Greece’s housing crisis has become one of the sharpest affordability squeezes in Europe. Apartment prices are surging, rents are consuming larger shares of household income, and younger Greeks are increasingly locked out of homeownership. Yet according to a new analysis by the International Monetary Fund (IMF), the country’s problem is not a shortage of housing.
It is, instead, a failure to use what it already has. The IMF argues that Greece has one of Europe’s largest housing stocks relative to its population, but a substantial share of those homes remains vacant, underutilized, or trapped in legal and bureaucratic limbo. Roughly 35% of residential properties are not used as primary residences, while an estimated 12% to 13% of the country’s total housing stock sits empty.
The findings highlight a paradox increasingly visible across southern Europe: countries with high rates of homeownership and abundant property assets are nonetheless struggling to provide affordable housing in major urban and tourist centers.
In Greece, the imbalance has become particularly acute since the pandemic. Housing prices have climbed about 85% since 2017, far outpacing growth in disposable income, which has risen by roughly 47% over the same period. The strongest increases have been concentrated in Athens, Thessaloniki, and tourism-driven islands, where international demand, foreign investment, and short-term rentals have reshaped local markets.
For many Greek households, access to housing is now constrained less by monthly mortgage payments than by the inability to accumulate a down payment. The IMF estimates that, under current savings patterns, an average household could need more than two decades to save enough for the upfront costs of purchasing a home.
The country’s aging building stock is adding another layer of strain. Greece has some of the least energy-efficient housing in Europe, a legacy of decades of underinvestment and fragmented urban development. Only a small fraction of homes meet higher energy-efficiency standards, leaving many households exposed to elevated heating and electricity costs. The IMF describes the situation as a form of “energy poverty,” in which lower-income families are pushed into older, inefficient housing that becomes increasingly expensive to maintain.
The report also points to structural distortions in the market itself. Demand is concentrated in smaller apartments and a limited number of high-growth areas, while much of the available housing stock is either too expensive, unsuitable, or legally inaccessible. More than half of homes currently listed for sale in Greece are priced above €200,000 - a threshold beyond the reach of many domestic buyers after more than a decade of economic stagnation and weak wage growth.
Short-term rental platforms such as Airbnb have further intensified pressure in popular neighborhoods, especially in central Athens and on tourist islands. Still, the IMF stops short of calling for aggressive restrictions on short-term rentals, acknowledging their growing role in supporting tourism revenue and household income.
Instead, the Fund argues that the priority should be mobilizing existing housing stock back into the market.

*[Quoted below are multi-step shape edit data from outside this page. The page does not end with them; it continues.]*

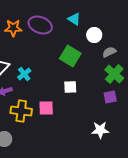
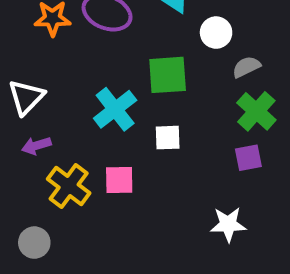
green square: (70, 56) -> (168, 75), turned -35
cyan cross: (24, 74) -> (115, 109), moved, size x1.5
yellow cross: (21, 111) -> (69, 186), turned 30

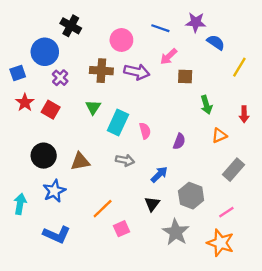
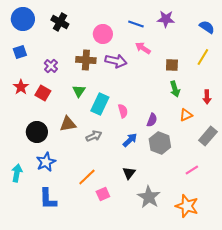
blue semicircle: (216, 42) -> (207, 27), moved
blue circle: (45, 52) -> (23, 19), moved
pink arrow: (169, 57) -> (143, 48), turned 77
blue square: (18, 73) -> (20, 52), moved
brown square: (185, 77) -> (172, 65), moved
gray arrow: (125, 160) -> (94, 136), moved, turned -35
brown triangle: (80, 161) -> (68, 124), moved
gray rectangle: (233, 170) -> (208, 136), moved
blue arrow: (159, 174) -> (130, 140), moved
gray hexagon: (191, 196) -> (160, 143), moved
pink line: (226, 212) -> (192, 170), moved
blue L-shape: (57, 235) -> (48, 199), turned 65

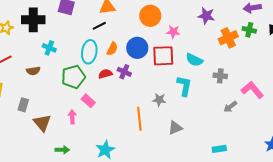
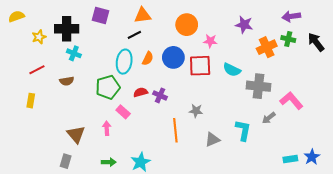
cyan cross: (49, 48) -> (74, 53), moved
purple cross: (124, 72) -> (160, 95), moved
red semicircle: (105, 74) -> (141, 92), moved
gray cross: (220, 76) -> (259, 86), size x1.6
cyan L-shape: (184, 86) -> (243, 130), moved
gray rectangle: (23, 105) -> (66, 161), moved
cyan rectangle: (219, 149) -> (290, 159), moved
green arrow: (62, 150) -> (109, 162), moved

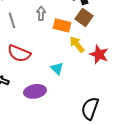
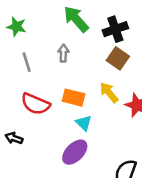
orange rectangle: (62, 25) -> (74, 98), moved
purple ellipse: (35, 91) -> (75, 152), moved, turned -35

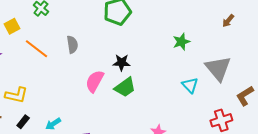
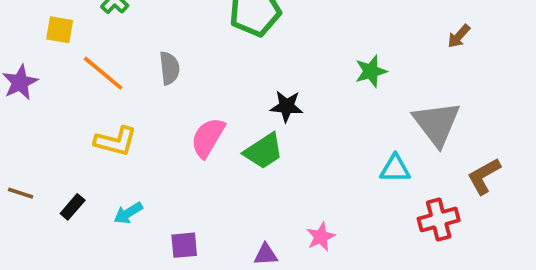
yellow square: (12, 26) -> (60, 30), turned 35
black star: (122, 62) -> (287, 106), moved
cyan triangle: (190, 85) -> (395, 169), moved, turned -48
yellow L-shape: (16, 95) -> (116, 141), moved

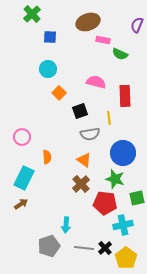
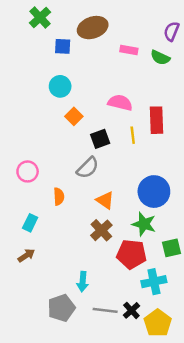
brown ellipse: (88, 22) -> (93, 28), moved
green semicircle: (120, 54) -> (160, 58), moved
yellow line: (109, 118) -> (133, 135), moved
gray semicircle: (90, 134) -> (88, 168), moved, turned -36
cyan rectangle: (24, 178) -> (30, 223), size x0.6

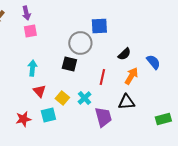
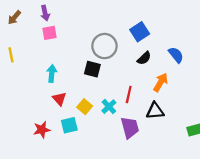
blue square: (99, 26) -> (140, 32), moved, turned -30
black semicircle: (124, 54) -> (144, 58), moved
blue semicircle: (153, 62) -> (176, 55), moved
red line: (102, 77) -> (129, 94), moved

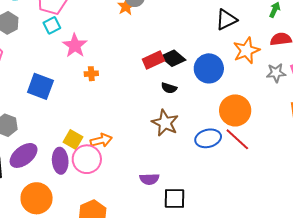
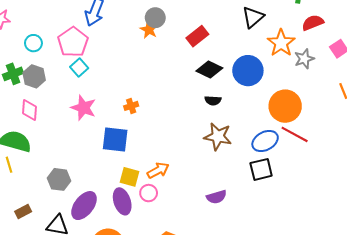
pink star: (75, 46) -> (83, 108), moved
red rectangle: (153, 60) -> (197, 36), moved
gray star: (276, 73) -> (304, 59), moved
blue square: (40, 86) -> (115, 140), moved
pink circle: (87, 159) -> (149, 193), size x0.6
black square: (174, 199) -> (261, 169), moved

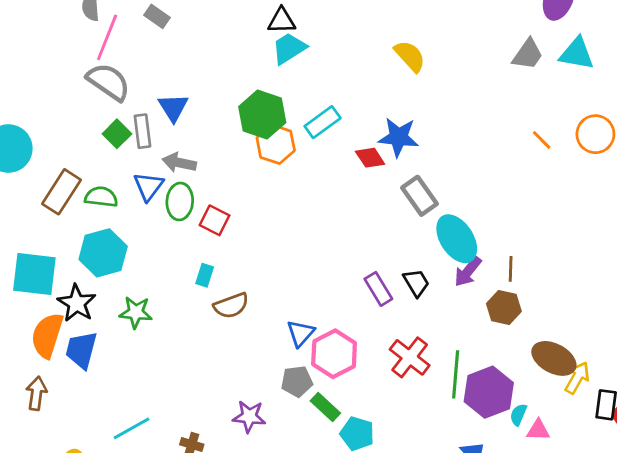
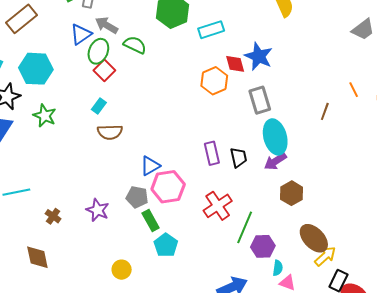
orange hexagon: (276, 144) -> (214, 81), moved
green semicircle: (101, 197) -> (135, 45), moved
red square: (215, 220) -> (104, 70), moved
brown line: (511, 269) -> (325, 111), moved
purple hexagon: (489, 392) -> (263, 246), size x0.7
cyan semicircle: (518, 415) -> (278, 268), turned 147

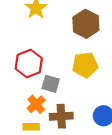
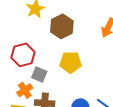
brown hexagon: (86, 24) -> (62, 26), moved

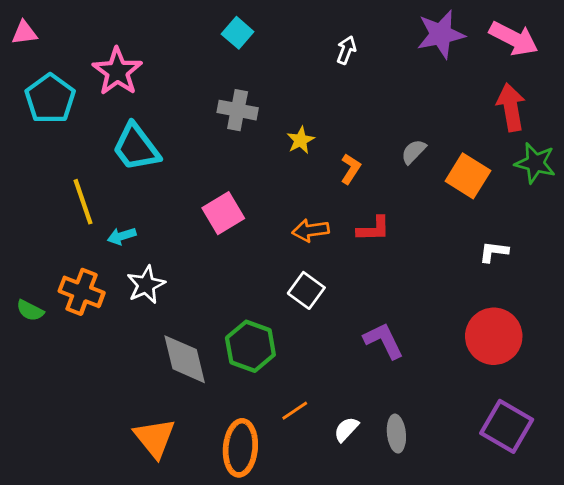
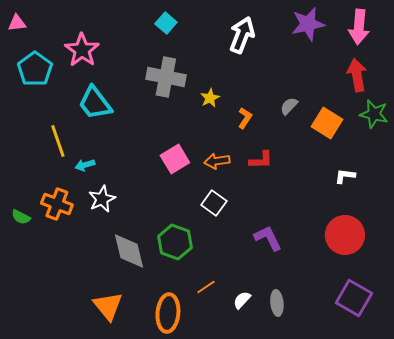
pink arrow: (514, 39) -> (359, 27), turned 68
white arrow: (346, 50) -> (242, 35), size x1.8
gray cross: (238, 110) -> (166, 77), size x1.4
pink square: (223, 213) -> (175, 159), moved

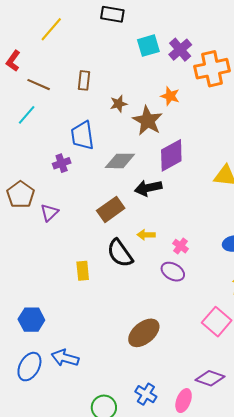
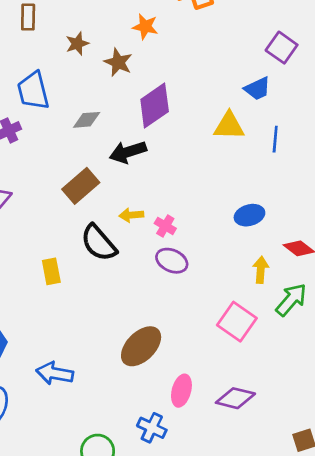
brown star: (148, 121) -> (118, 62), size x0.7
gray diamond: (120, 161) -> (87, 120), size x0.7
pink cross: (180, 246) -> (165, 226), moved
blue arrow: (65, 358) -> (55, 373), moved
pink ellipse: (184, 401) -> (181, 391), moved

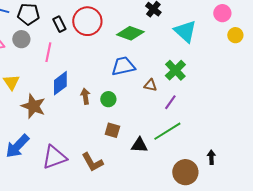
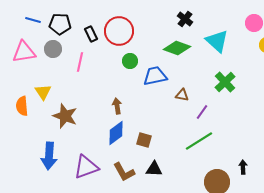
green diamond: (130, 33) -> (177, 48), moved
green cross: (175, 70) -> (225, 82), moved
blue diamond: (60, 83) -> (116, 133), moved
green circle: (108, 99) -> (130, 61), moved
black triangle: (139, 145) -> (154, 169), moved
blue arrow: (17, 146) -> (49, 156), turned -40

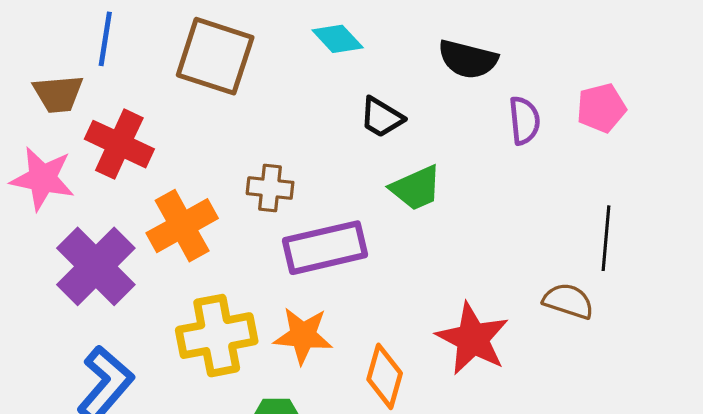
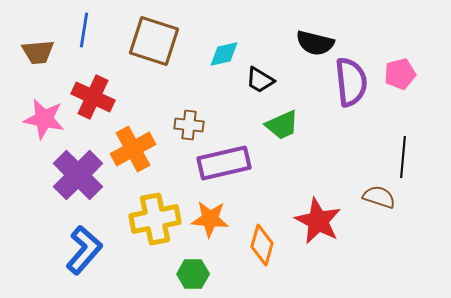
cyan diamond: (338, 39) -> (224, 54), moved, turned -60
brown trapezoid: (58, 94) -> (38, 52), moved
purple semicircle: (524, 120) -> (351, 82), size x1.6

Its recommendations include tax penalties for vacant homes in high-demand areas, alongside subsidies for renovation and energy upgrades aimed at making older apartments habitable and more efficient. The IMF also calls for reforms to Greece’s notoriously slow property and inheritance system, which often leaves homes tied up for years because of disputes among heirs or complications involving co-ownership.
In addition, the report urges Athens to streamline building permits, accelerate court decisions related to property conflicts, and modernize urban planning regulations that discourage redevelopment.
The IMF also argues that Greece needs a more coherent social-housing strategy, an area where the country lags behind much of Europe. Public-private partnerships, expanded student housing, and policies to increase productivity in the construction sector are all cited as necessary components of a broader response.
Underlying the report is a broader warning: housing shortages in Greece are no longer simply a real-estate issue. They have become intertwined with demographic pressures, energy costs, labor mobility, and long-term economic competitiveness.
The IMF’s conclusion is that subsidies and housing loans alone will not solve the crisis. Without structural reforms that bring unused homes back into circulation and improve the quality of existing housing stock, affordability pressures are likely to persist - even in a country where homes, at least on paper, are plentiful.